I get the wrong result as the date is considered UTC:

Given:

new Date('2017-03-15T12:26')

IE up to version 8 treats it as an invalid string, IE 9+ treats it as UTC. Firefox 38 treats it as local.

If I use a space … The result is correct

Until you try Safari and get an invalid date.

However, this will NOT work on Safari (not without the T). Safari will actually throw an error (!).

Yes, and both results are consistent with all versions of ECMAScript. Safari is saying "this isn't a valid ISO 8601 string", so returns an invalid date. The others are saying the same, but then falling back to implementation specific heuristics (which they are allowed to do).

The bottom line is do not parse strings with the Date constructor (or Date.parse, they are equivalent for parsing).

So, the only way to do it "right" would be…

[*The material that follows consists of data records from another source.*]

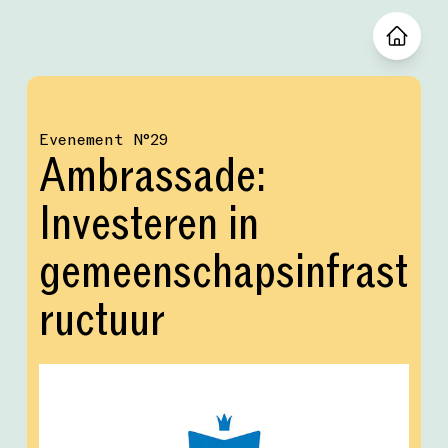
Evenement
№
29
Ambrassade:
Investeren in
gemeenschapsinfrast
ructuur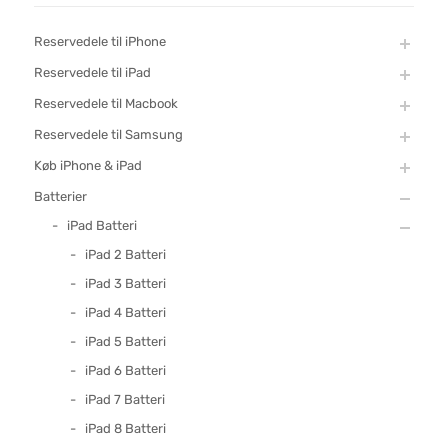
Reservedele til iPhone
Reservedele til iPad
Reservedele til Macbook
Reservedele til Samsung
Køb iPhone & iPad
Batterier
iPad Batteri
iPad 2 Batteri
iPad 3 Batteri
iPad 4 Batteri
iPad 5 Batteri
iPad 6 Batteri
iPad 7 Batteri
iPad 8 Batteri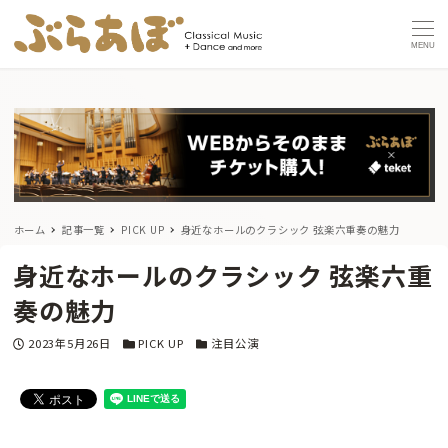
MENU
ホーム
記事一覧
PICK UP
身近なホールのクラシック 弦楽六重奏の魅力
身近なホールのクラシック 弦楽六重
奏の魅力
投稿日
カテゴリー
カテゴリー
2023年5月26日
PICK UP
注目公演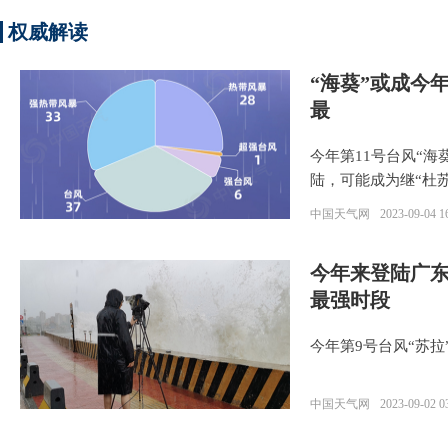
权威解读
“海葵”或成今
最
今年第11号台风“
陆，可能成为继“杜
中国天气网
2023-09-04 1
今年来登陆广东
最强时段
今年第9号台风“苏
中国天气网
2023-09-02 0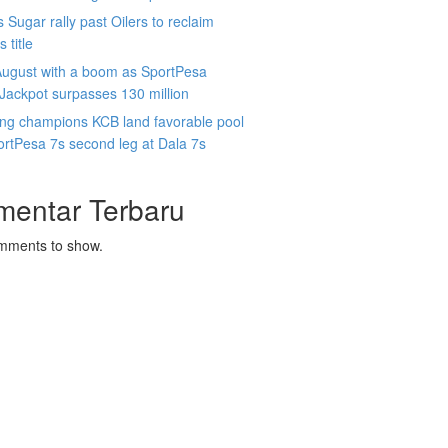
 Sugar rally past Oilers to reclaim
 title
August with a boom as SportPesa
ackpot surpasses 130 million
ing champions KCB land favorable pool
ortPesa 7s second leg at Dala 7s
mentar Terbaru
mments to show.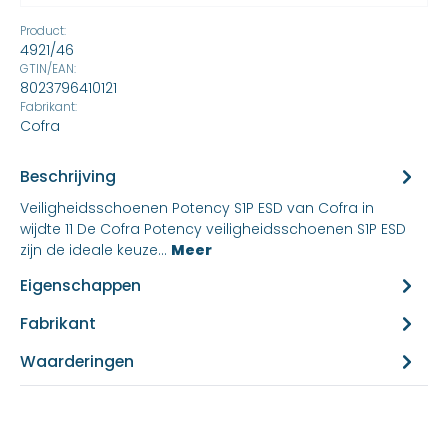
Product:
4921/46
GTIN/EAN:
8023796410121
Fabrikant:
Cofra
Beschrijving
Veiligheidsschoenen Potency S1P ESD van Cofra in
wijdte 11 De Cofra Potency veiligheidsschoenen S1P ESD
zijn de ideale keuze…
Meer
Eigenschappen
Fabrikant
Waarderingen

Yes, manually parsing the bits. You can use a library for convenience, but they will do exactly the same thing.

Is there a better solution that will work across browsers?

No. Get on the ECMA TC39 committee and beat them over the head until they decide to define a Date object that has a decent parser and formatter. There are plenty of very good existing implementations to choose from, including existing javascript libraries and other languages.

Unfortunately parsing has been virtually ignored and responsibility for formatting has passed to ECMA-402, which is very ordinary for date formatting and is really not suitable.